We watched for a long time......there was nothing else we could do. We worried about my folks and waited for word about the devastation. Finally, Mom and Dad came home......hugely bowed by their loss. The fire had swallowed our two-story Keystone gas station, the Chevrolet auto sales and repair shop, and what had been our first home.....the upstairs apartment. The building was gutted..... everything except for a few odds and ends people had rescued was burned, exploded, or otherwise destroyed. Now what?
My three-year younger brother, Ernie, and I were shielded from Dad's feelings of desperation. I don't remember seeing his suffering.....but now I know he must have been in agony. He would pick up the pieces and go on.....but how?
When I graduated from eighth grade, Dad and Mom allowed me to order an outfit from the Spiegel catalog......a blue crepe dress with an accordion-pleated skirt, blue shoes, and a three-quarter length sky-blue soft nylon coat. It was my very first store-bought outfit and I loved it. I felt special all dressed up..... I didn't think about how Dad pinched funds to pay for it.....it wasn't mentioned.
Every spare moment I had I helped Dad at the garage he built on one-half of the original foundation. His mechanic, my Uncle Harold, repaired vehicles, but Dad no longer sold Chevrolet cars. Now he sold farm supplies mostly stored in the basement that had been dug out underneath one-half of the new garage building. We sold tires and auto parts.....and there was a candy and tobacco section..... my domain. Dad allowed a lot of people to run charge accounts.....it was my job to enter all the slips in his ledgers. I cleaned shelves and floors.....I loved just being involved in the business "with my Dad."

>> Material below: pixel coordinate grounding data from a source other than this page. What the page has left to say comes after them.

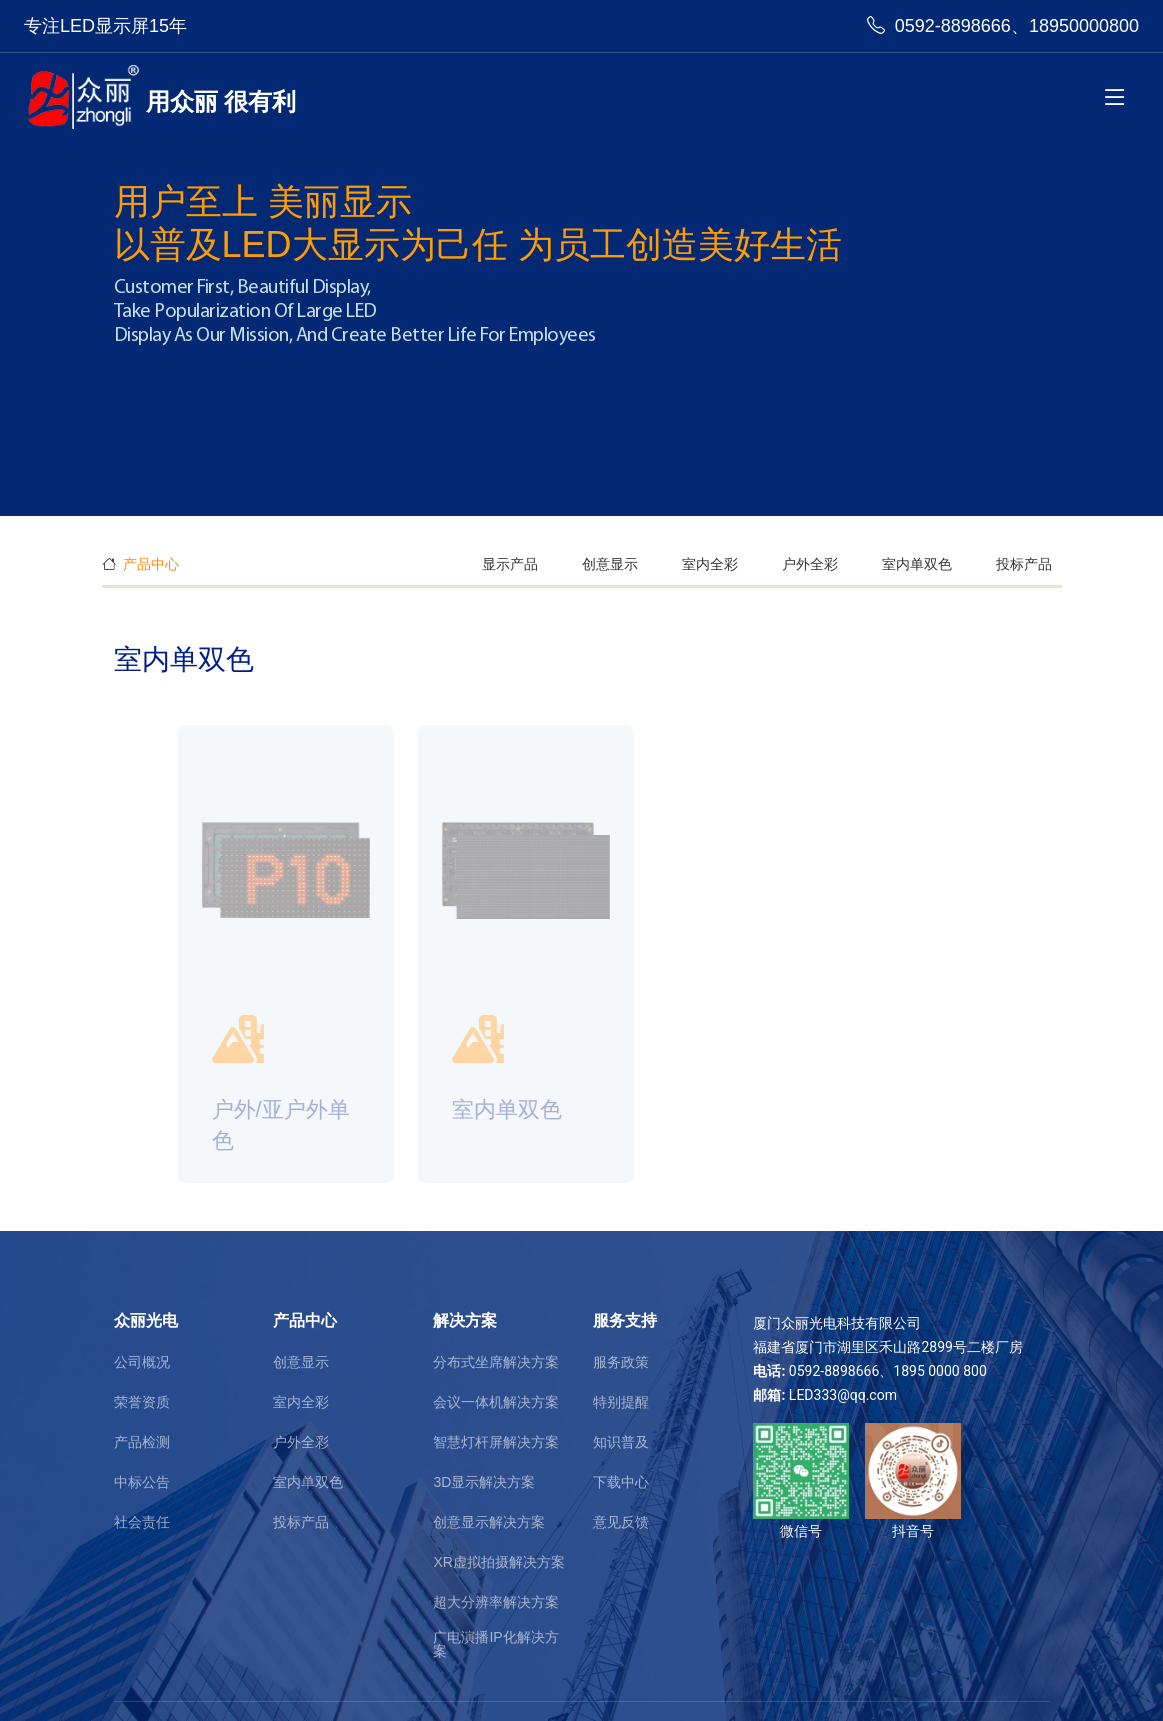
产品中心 (151, 564)
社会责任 (142, 1522)
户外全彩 (810, 564)
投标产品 (1024, 564)
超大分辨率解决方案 (496, 1602)
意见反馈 (621, 1522)
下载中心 (621, 1482)
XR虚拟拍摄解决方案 (498, 1562)
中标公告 (142, 1482)
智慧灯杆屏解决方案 (496, 1442)
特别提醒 (621, 1402)
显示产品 (510, 564)
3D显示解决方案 (484, 1482)
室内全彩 (710, 564)
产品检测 (142, 1442)
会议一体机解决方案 (496, 1402)
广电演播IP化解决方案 (495, 1644)
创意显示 (610, 564)
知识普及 (621, 1442)
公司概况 (142, 1362)
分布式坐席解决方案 (496, 1362)
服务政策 (621, 1362)
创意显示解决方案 (489, 1522)
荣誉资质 (142, 1402)
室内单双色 (917, 564)
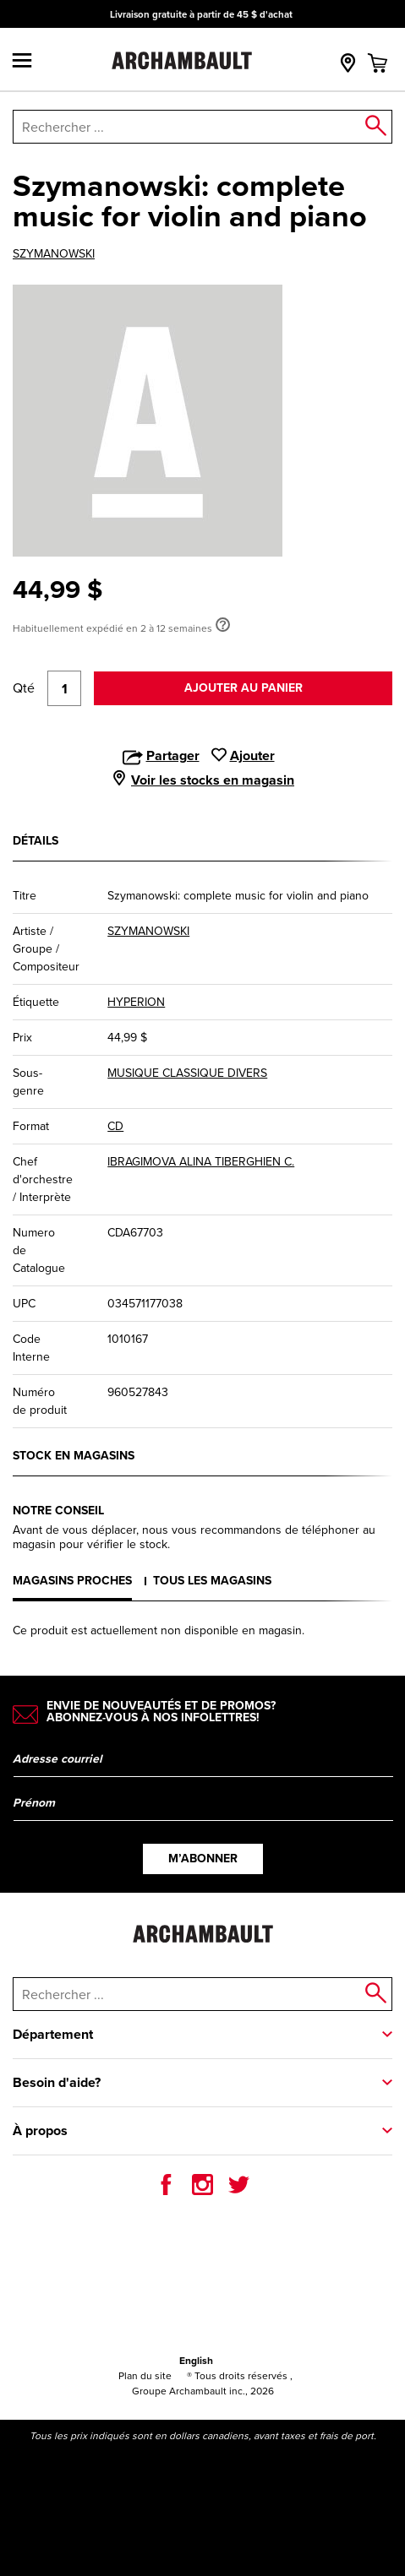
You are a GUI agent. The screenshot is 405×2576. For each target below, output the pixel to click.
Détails (35, 841)
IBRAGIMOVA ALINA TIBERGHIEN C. (200, 1162)
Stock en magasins (73, 1456)
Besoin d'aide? (57, 2082)
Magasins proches (72, 1581)
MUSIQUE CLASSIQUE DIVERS (187, 1073)
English (196, 2360)
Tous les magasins (212, 1581)
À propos (40, 2130)
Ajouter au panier (243, 688)
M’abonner (203, 1858)
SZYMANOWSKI (54, 254)
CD (115, 1126)
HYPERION (136, 1002)
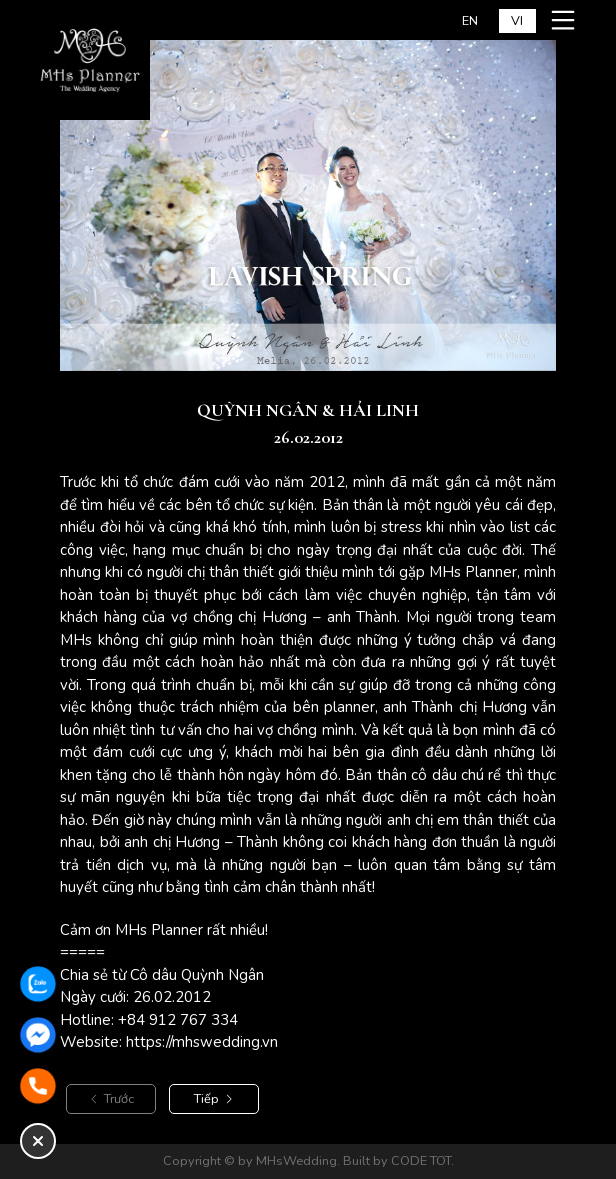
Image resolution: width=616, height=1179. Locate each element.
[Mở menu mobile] (566, 20)
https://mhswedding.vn (202, 1042)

In 1942, I graduated from Townville High School as the Valedictorian of my class. I won an American Legion Scholarship, but it was to Universities I had never considered and did not intend to investigate. Even with the award, I knew we couldn't afford any of them.....and..... I had always planned to attend Edinboro State College.....my Mon's college.....to prepare to be a teacher. When Dad received notice of the scholarship, he brought the telegram down to the house. In the kitchen, he read the announcement to me and Mom.....it was the only time I remember him hugging me as tears ran down his cheeks.
In September, I enrolled in College. The Townville banker's daughter, Margaret, was the only student there that I knew..... and she had nothing to do with a garage-girl. When my name was put up for the Sorority, she black-balled me. After she graduated, I was invited to become a member; I did.....but I was more identified by membership in the music group.....We performed a Gilbert and Sullivan Operetta in which I was "poor little Buttercup".....my only dramatic experience at ESTC.
By Christmas my freshman year at Edinboro, all but two young men rated 4-F had been called up for the services in World War II. The College went on a fast track to get teachers out in the field in three years. When I graduated in June, 1945, Dad had a mortgage-burning event at our house.....finally the loan he obtained from his brother-in-law, Ernest Prather, to rebuild after the 1932 fire was PAID. It was then that I realized the magnitude of his loss and how he had struggled to re-establish his business and pay for me to go to college. I knew I had to repay him by being successful in my chosen profession. I owed him.
I wonder how many parents could accomplish the same for their children now.....in this time of pinching their budgets? There aren't many people as determined as my Dad.....not many who would work eighteen hours a day – seven days a week - for their family.....not many. Today, too many expect the government to take care of them. If we are on the verge of another "GREAT DEPRESSION" can we survive?